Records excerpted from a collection

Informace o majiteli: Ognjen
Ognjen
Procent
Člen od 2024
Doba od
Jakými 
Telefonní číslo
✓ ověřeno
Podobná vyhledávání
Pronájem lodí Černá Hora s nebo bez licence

TASK PROMPT
Please return the records above in their exact form.

ANSWER SPACE
Informace o majiteli: Ognjen
Ognjen
Procent
Člen od 2024
Doba od
Jakými 
Telefonní číslo
✓ ověřeno
Podobná vyhledávání
Pronájem lodí Černá Hora s nebo bez licence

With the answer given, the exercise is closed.